THE COMMON FACTOR IN van der KOLK’S TOP THERAPY RECOMMENDATIONS
There seems to be a tendency for systems of any kind to coalesce like a collapsing star into a fixed, compact, inward-looking phenomenon. Human groups also seem to have a need to see their own system (belief system, cultural system, healing system) as ‘the best choice’.
My experience through life has been that the need to espouse one’s group’s system as the best is usually driven by insecurity. If the whole group backs up the system, and numbers rule, the members of the group gain security in knowing that everyone is in agreement that their system is the right one to follow. Dissenters are usually pushed to the outer edges of the group, where it’s hoped they will just fall away, and the inner circles of the group bind even more strongly together.

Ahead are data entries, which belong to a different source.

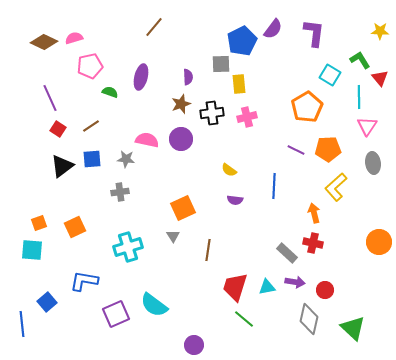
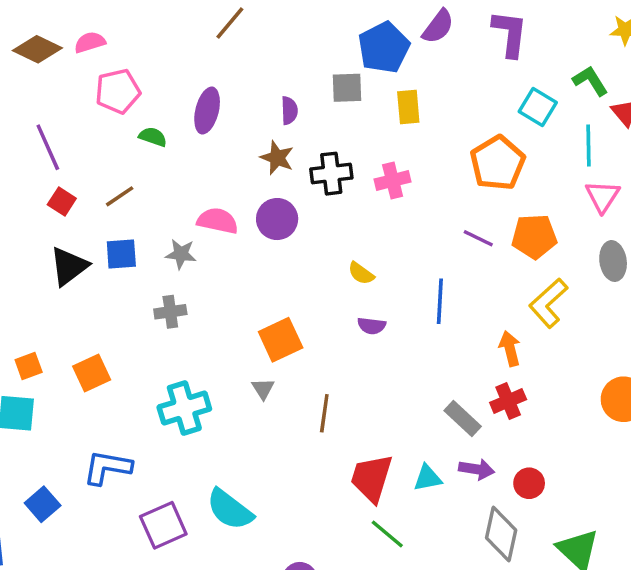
yellow rectangle: (239, 84) -> (408, 107), moved
brown star: (181, 104) -> (277, 158), turned -30
red cross: (313, 243) -> (508, 401), turned -36

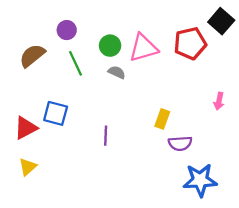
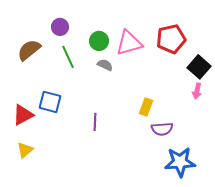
black square: (221, 21) -> (199, 67), moved

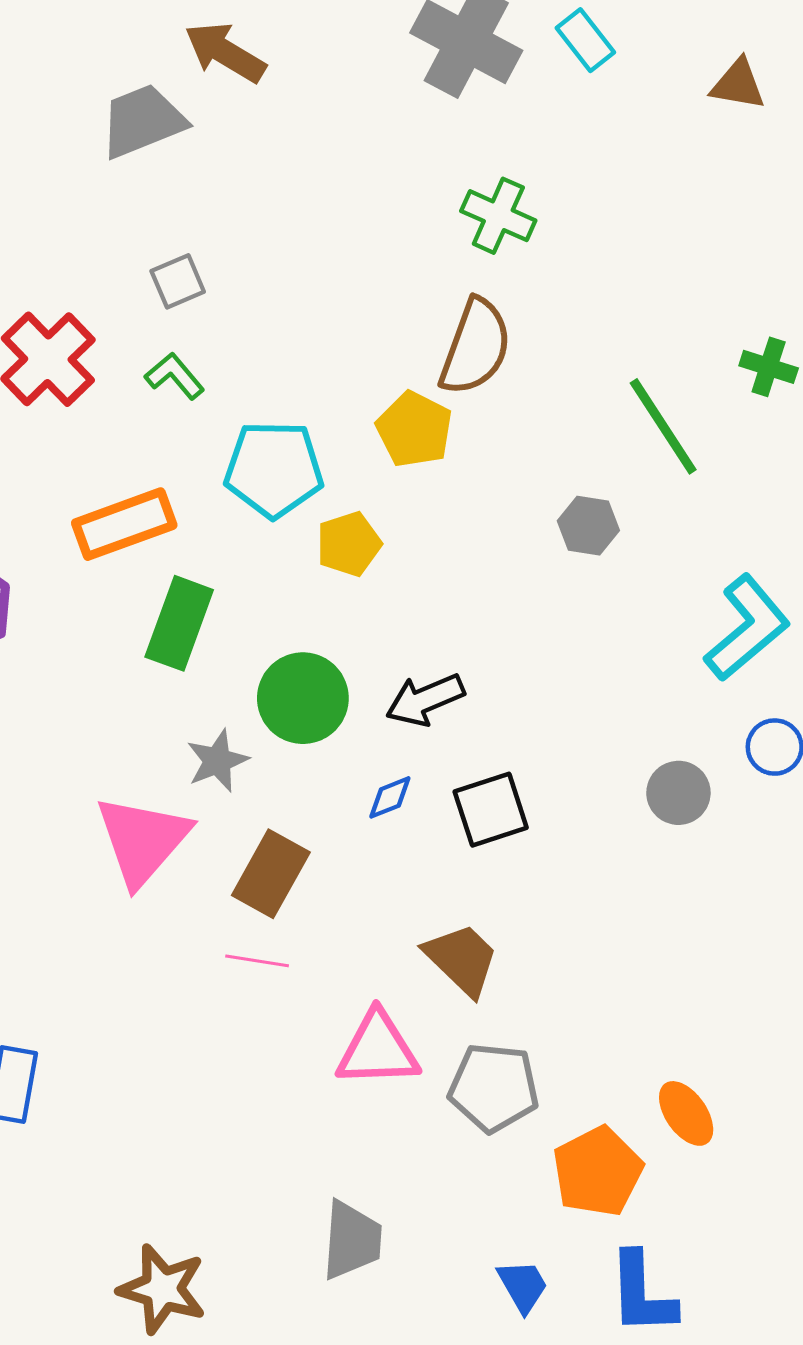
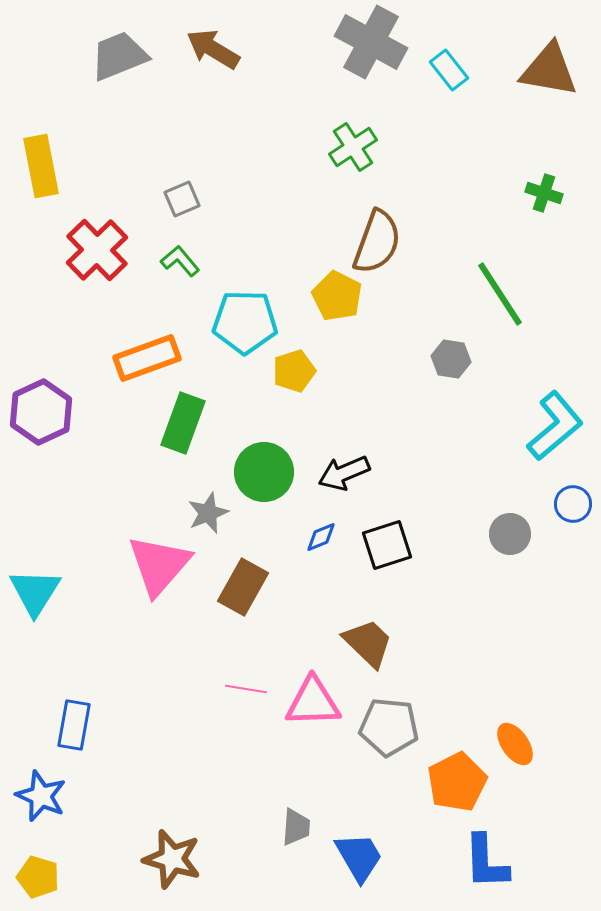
cyan rectangle: (585, 40) -> (449, 70), moved
brown triangle: (738, 84) -> (549, 70), size x1.6
gray trapezoid: (143, 121) -> (119, 56), moved
green cross: (498, 216) -> (353, 147), moved, turned 33
green cross: (769, 367) -> (544, 193), moved
pink line: (257, 961) -> (246, 689), moved
gray trapezoid: (352, 1240) -> (296, 827), size x0.7
blue trapezoid: (523, 1286) -> (359, 857), moved, size x1.4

Within the field of psychotherapy (of all its many kinds), this phenomenon is present of course, especially when a system or therapeutic intervention becomes attached to an entrepreneurial business involving payment for teaching the intervention. But what I see more often is a broader view being espoused, in which the task of healing C/PTSD is seen as involving a number of different types of therapy. The presentation by Bessel van der Kolk (under ‘Attachment’) demonstrates this approach very clearly. ‘Here are at least five different types of therapy, all of which have been shown to assist the healing process’, he says.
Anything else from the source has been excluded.